The Asiatic central banks are typically able to lower interest rates to offset the effects of the escalating international trade war, according to the International Monetary Fund, with the territory significantly more resilient than before the Asian financial crisis.
IMF Director of the Asia and Pacific Department Krishna Srinivasan told Bloomberg Television’s Haslinda Amin on Friday that the region’s inflation rate is at line or even below the specific peaks for which monetary easing may be beneficial.
According to Srinivasan, “what we are advising countries is to let the exchange rate get the shock absorber, and allow monetary policy provide you space to change” to the tariff shock, especially if rates in the US be higher for more.”
The tariffs, which are expected to slow the global economy, are a time of concern for US President Donald Trump, with the export-driven Asian region set to be one of the hardest hit.  ,
The IMF projects that Asia’s economy will grow only 3.9 % this year and 4 % in 2026 as a result of its “double whammy” of weaker external demand and higher US tariffs, according to Srinivasan.
That is the Fund’s sharpest adjustment since the pandemic, he said, and a cumulative downgrade of 0.8 percentage points from its earlier forecasts.  ,
According to him, the new forecasts also face” significant downside risks” depending on the outcome of trade negotiations with the US.

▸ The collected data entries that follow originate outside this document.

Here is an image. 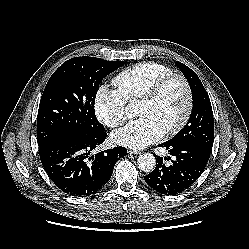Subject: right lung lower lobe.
<instances>
[{
  "mask_svg": "<svg viewBox=\"0 0 249 249\" xmlns=\"http://www.w3.org/2000/svg\"><path fill=\"white\" fill-rule=\"evenodd\" d=\"M106 137V132L65 134L39 146L42 165L59 189L71 196L86 197L104 187L117 160L127 155L124 147H114L91 156Z\"/></svg>",
  "mask_w": 249,
  "mask_h": 249,
  "instance_id": "1",
  "label": "right lung lower lobe"
}]
</instances>
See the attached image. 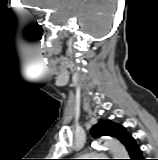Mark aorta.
<instances>
[{"label": "aorta", "instance_id": "1", "mask_svg": "<svg viewBox=\"0 0 158 160\" xmlns=\"http://www.w3.org/2000/svg\"><path fill=\"white\" fill-rule=\"evenodd\" d=\"M97 147L107 148L114 159H128L129 155L125 147L116 139L104 137L96 141Z\"/></svg>", "mask_w": 158, "mask_h": 160}]
</instances>
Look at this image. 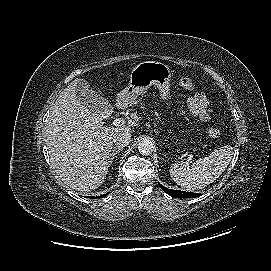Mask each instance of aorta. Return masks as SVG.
I'll use <instances>...</instances> for the list:
<instances>
[{"label":"aorta","instance_id":"762f6f07","mask_svg":"<svg viewBox=\"0 0 271 271\" xmlns=\"http://www.w3.org/2000/svg\"><path fill=\"white\" fill-rule=\"evenodd\" d=\"M153 142L149 139H143L138 144V150L142 155H150L153 152Z\"/></svg>","mask_w":271,"mask_h":271}]
</instances>
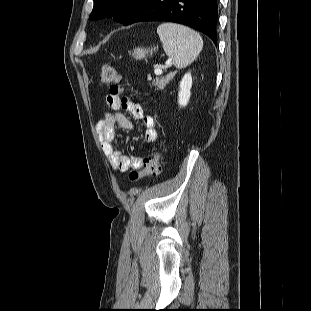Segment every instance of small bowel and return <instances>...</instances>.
Masks as SVG:
<instances>
[{
    "label": "small bowel",
    "instance_id": "small-bowel-1",
    "mask_svg": "<svg viewBox=\"0 0 311 311\" xmlns=\"http://www.w3.org/2000/svg\"><path fill=\"white\" fill-rule=\"evenodd\" d=\"M106 103L111 111L105 112L97 123L96 131L102 142V147L111 167L120 172L139 170L143 167L144 158L141 156L128 157L123 155L115 146L116 126L131 129L132 123L122 112L128 111L134 118L141 119L145 125V142L151 144L158 138L157 121L155 117L146 115L139 103L126 97L108 94Z\"/></svg>",
    "mask_w": 311,
    "mask_h": 311
}]
</instances>
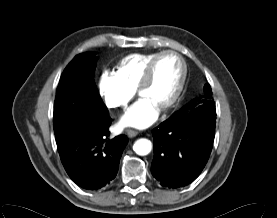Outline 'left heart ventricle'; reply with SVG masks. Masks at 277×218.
I'll list each match as a JSON object with an SVG mask.
<instances>
[{
  "label": "left heart ventricle",
  "instance_id": "left-heart-ventricle-1",
  "mask_svg": "<svg viewBox=\"0 0 277 218\" xmlns=\"http://www.w3.org/2000/svg\"><path fill=\"white\" fill-rule=\"evenodd\" d=\"M181 72V64L175 56L162 57L156 64L151 82L142 90L141 95L149 98L160 108L174 94Z\"/></svg>",
  "mask_w": 277,
  "mask_h": 218
}]
</instances>
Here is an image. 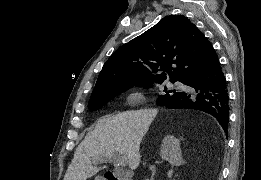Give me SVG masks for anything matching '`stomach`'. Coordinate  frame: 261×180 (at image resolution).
Returning <instances> with one entry per match:
<instances>
[{"label": "stomach", "mask_w": 261, "mask_h": 180, "mask_svg": "<svg viewBox=\"0 0 261 180\" xmlns=\"http://www.w3.org/2000/svg\"><path fill=\"white\" fill-rule=\"evenodd\" d=\"M95 180H104V179L100 176H97V177H95Z\"/></svg>", "instance_id": "0dacf381"}]
</instances>
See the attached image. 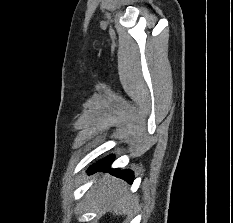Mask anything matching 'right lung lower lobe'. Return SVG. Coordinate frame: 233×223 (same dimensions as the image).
<instances>
[{
	"label": "right lung lower lobe",
	"instance_id": "1",
	"mask_svg": "<svg viewBox=\"0 0 233 223\" xmlns=\"http://www.w3.org/2000/svg\"><path fill=\"white\" fill-rule=\"evenodd\" d=\"M113 161V156H107L104 159L98 161L92 167L89 168L88 173H94L96 171H111L112 174L127 180L129 183L133 181V173L130 170H112L110 164Z\"/></svg>",
	"mask_w": 233,
	"mask_h": 223
}]
</instances>
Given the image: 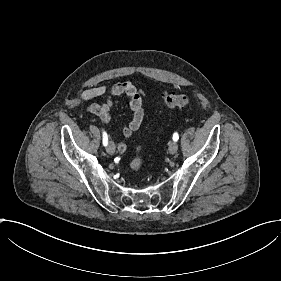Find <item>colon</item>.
<instances>
[{"label":"colon","instance_id":"1","mask_svg":"<svg viewBox=\"0 0 281 281\" xmlns=\"http://www.w3.org/2000/svg\"><path fill=\"white\" fill-rule=\"evenodd\" d=\"M164 104L168 108H180L186 109L189 108L192 104V100L189 95L184 93H170L166 94L163 98ZM142 161L138 160L134 164V168L136 170L141 169Z\"/></svg>","mask_w":281,"mask_h":281}]
</instances>
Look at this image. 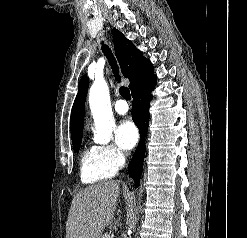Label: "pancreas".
<instances>
[{
  "label": "pancreas",
  "mask_w": 247,
  "mask_h": 238,
  "mask_svg": "<svg viewBox=\"0 0 247 238\" xmlns=\"http://www.w3.org/2000/svg\"><path fill=\"white\" fill-rule=\"evenodd\" d=\"M101 238H110V236L107 233H105L101 236Z\"/></svg>",
  "instance_id": "cf45deb5"
}]
</instances>
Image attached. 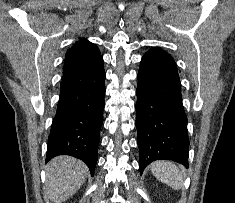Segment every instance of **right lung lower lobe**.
I'll list each match as a JSON object with an SVG mask.
<instances>
[{
	"instance_id": "right-lung-lower-lobe-1",
	"label": "right lung lower lobe",
	"mask_w": 235,
	"mask_h": 203,
	"mask_svg": "<svg viewBox=\"0 0 235 203\" xmlns=\"http://www.w3.org/2000/svg\"><path fill=\"white\" fill-rule=\"evenodd\" d=\"M104 82L101 55L82 68L63 75L46 162L58 155H70L84 161L94 175L103 123Z\"/></svg>"
}]
</instances>
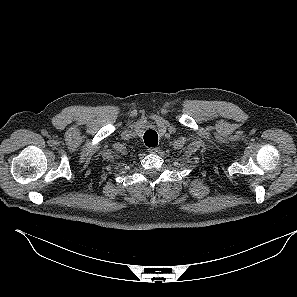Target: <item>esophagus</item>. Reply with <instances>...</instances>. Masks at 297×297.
Returning <instances> with one entry per match:
<instances>
[{"label":"esophagus","instance_id":"esophagus-1","mask_svg":"<svg viewBox=\"0 0 297 297\" xmlns=\"http://www.w3.org/2000/svg\"><path fill=\"white\" fill-rule=\"evenodd\" d=\"M148 152L153 153V154L158 153L159 152V147L149 148Z\"/></svg>","mask_w":297,"mask_h":297}]
</instances>
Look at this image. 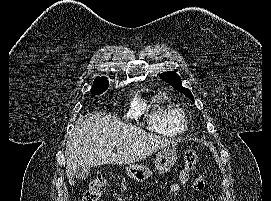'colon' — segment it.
I'll use <instances>...</instances> for the list:
<instances>
[{
    "label": "colon",
    "mask_w": 271,
    "mask_h": 201,
    "mask_svg": "<svg viewBox=\"0 0 271 201\" xmlns=\"http://www.w3.org/2000/svg\"><path fill=\"white\" fill-rule=\"evenodd\" d=\"M199 156L195 150H189L185 153L183 168L179 174L177 182L172 186L174 191L187 183L191 171L195 168ZM107 188V180L103 176L96 177L84 193L82 201H99L101 194Z\"/></svg>",
    "instance_id": "obj_1"
}]
</instances>
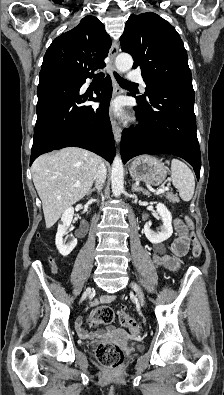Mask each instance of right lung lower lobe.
I'll return each mask as SVG.
<instances>
[{"instance_id":"1","label":"right lung lower lobe","mask_w":224,"mask_h":395,"mask_svg":"<svg viewBox=\"0 0 224 395\" xmlns=\"http://www.w3.org/2000/svg\"><path fill=\"white\" fill-rule=\"evenodd\" d=\"M54 66L41 68L37 89L34 141L30 165L41 154L68 146L90 150L110 163L115 155L114 138L108 114L112 83L107 76L95 90L96 98L79 95L86 78ZM100 101L97 109L82 105Z\"/></svg>"}]
</instances>
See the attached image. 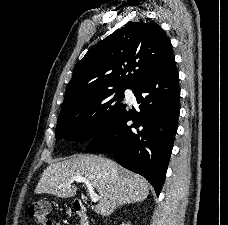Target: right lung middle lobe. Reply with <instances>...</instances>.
<instances>
[{
	"mask_svg": "<svg viewBox=\"0 0 228 225\" xmlns=\"http://www.w3.org/2000/svg\"><path fill=\"white\" fill-rule=\"evenodd\" d=\"M123 87H114L62 106L57 140L86 142L107 127L125 109Z\"/></svg>",
	"mask_w": 228,
	"mask_h": 225,
	"instance_id": "dd1d6c3e",
	"label": "right lung middle lobe"
}]
</instances>
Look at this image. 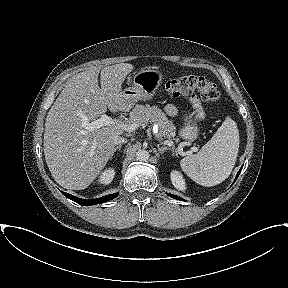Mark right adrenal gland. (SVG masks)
<instances>
[{"label":"right adrenal gland","mask_w":288,"mask_h":288,"mask_svg":"<svg viewBox=\"0 0 288 288\" xmlns=\"http://www.w3.org/2000/svg\"><path fill=\"white\" fill-rule=\"evenodd\" d=\"M120 151L121 150V144L120 145H118L115 149H114V153L116 152V151Z\"/></svg>","instance_id":"2a0ac1e0"}]
</instances>
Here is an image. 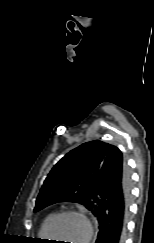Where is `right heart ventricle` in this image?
Listing matches in <instances>:
<instances>
[{
  "instance_id": "obj_1",
  "label": "right heart ventricle",
  "mask_w": 154,
  "mask_h": 243,
  "mask_svg": "<svg viewBox=\"0 0 154 243\" xmlns=\"http://www.w3.org/2000/svg\"><path fill=\"white\" fill-rule=\"evenodd\" d=\"M53 215H54L53 213L48 214V215L44 218V220L42 221V224H41V227H40V230H39V235H40L41 238H43V239L47 238V236H46V226H47L48 221L50 220V218H51Z\"/></svg>"
}]
</instances>
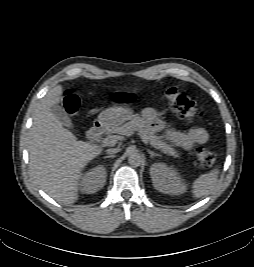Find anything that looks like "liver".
Wrapping results in <instances>:
<instances>
[{"mask_svg": "<svg viewBox=\"0 0 254 267\" xmlns=\"http://www.w3.org/2000/svg\"><path fill=\"white\" fill-rule=\"evenodd\" d=\"M62 94L61 85L54 87L35 109L28 152L36 183L57 202L70 205L78 198L82 170L102 149L77 140L51 112V107L62 100Z\"/></svg>", "mask_w": 254, "mask_h": 267, "instance_id": "6515ba94", "label": "liver"}]
</instances>
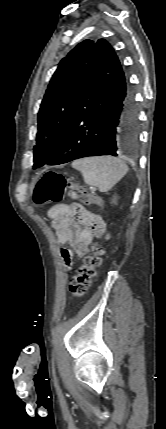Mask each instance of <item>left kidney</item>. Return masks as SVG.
Here are the masks:
<instances>
[{
	"instance_id": "5707ae66",
	"label": "left kidney",
	"mask_w": 166,
	"mask_h": 429,
	"mask_svg": "<svg viewBox=\"0 0 166 429\" xmlns=\"http://www.w3.org/2000/svg\"><path fill=\"white\" fill-rule=\"evenodd\" d=\"M111 203L112 204H116L117 203V197L115 196V197H113V199L111 200Z\"/></svg>"
}]
</instances>
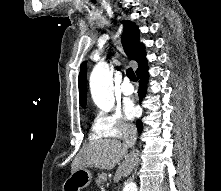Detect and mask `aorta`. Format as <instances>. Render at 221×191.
<instances>
[{
	"label": "aorta",
	"instance_id": "aorta-1",
	"mask_svg": "<svg viewBox=\"0 0 221 191\" xmlns=\"http://www.w3.org/2000/svg\"><path fill=\"white\" fill-rule=\"evenodd\" d=\"M90 90L93 101L101 110L110 111L115 102L113 85L109 67L105 62H99L90 76ZM123 191H138L134 182L127 183Z\"/></svg>",
	"mask_w": 221,
	"mask_h": 191
}]
</instances>
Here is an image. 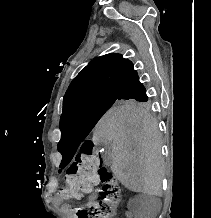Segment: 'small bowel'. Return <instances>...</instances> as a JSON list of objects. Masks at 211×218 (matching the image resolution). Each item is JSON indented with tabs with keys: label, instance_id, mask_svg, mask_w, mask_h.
I'll return each mask as SVG.
<instances>
[{
	"label": "small bowel",
	"instance_id": "c3829d8e",
	"mask_svg": "<svg viewBox=\"0 0 211 218\" xmlns=\"http://www.w3.org/2000/svg\"><path fill=\"white\" fill-rule=\"evenodd\" d=\"M97 194L94 192L90 195V200H95ZM54 203L60 205L65 211L72 212V207L65 203V196L63 190L58 191L54 196ZM128 218H131V213H127Z\"/></svg>",
	"mask_w": 211,
	"mask_h": 218
}]
</instances>
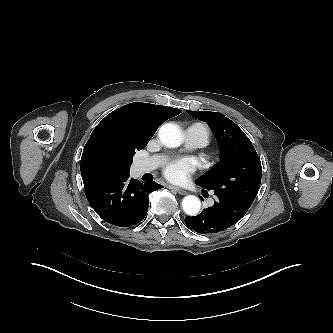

On the plus side, he claimed that the region’s fundamentals are “much, much better” than they were during the 1997-1998 Asian financial crisis, when the IMF bailed out Indonesia, South Korea, and Thailand.  ,
According to Srinivasan, credible policy frameworks, independent central banks, and less currency mismatch in their balance sheets are among the differences.  ,
The IMF urged Asia to focus on its domestic economy to stimulate growth and implement the necessary structural reforms to encourage consumption and investment, which are still below pre-pandemic levels.
Lower borrowing costs, such as those in China and Thailand, should help boost demand and lift nations out of deflationary territory.  ,
Since budget deficits remain high post-Covid, any fiscal support should be “targeted and time-bound,” Srinivasan said.
–With Anand Menon’s assistance. — ©2025 Bloomberg L. P.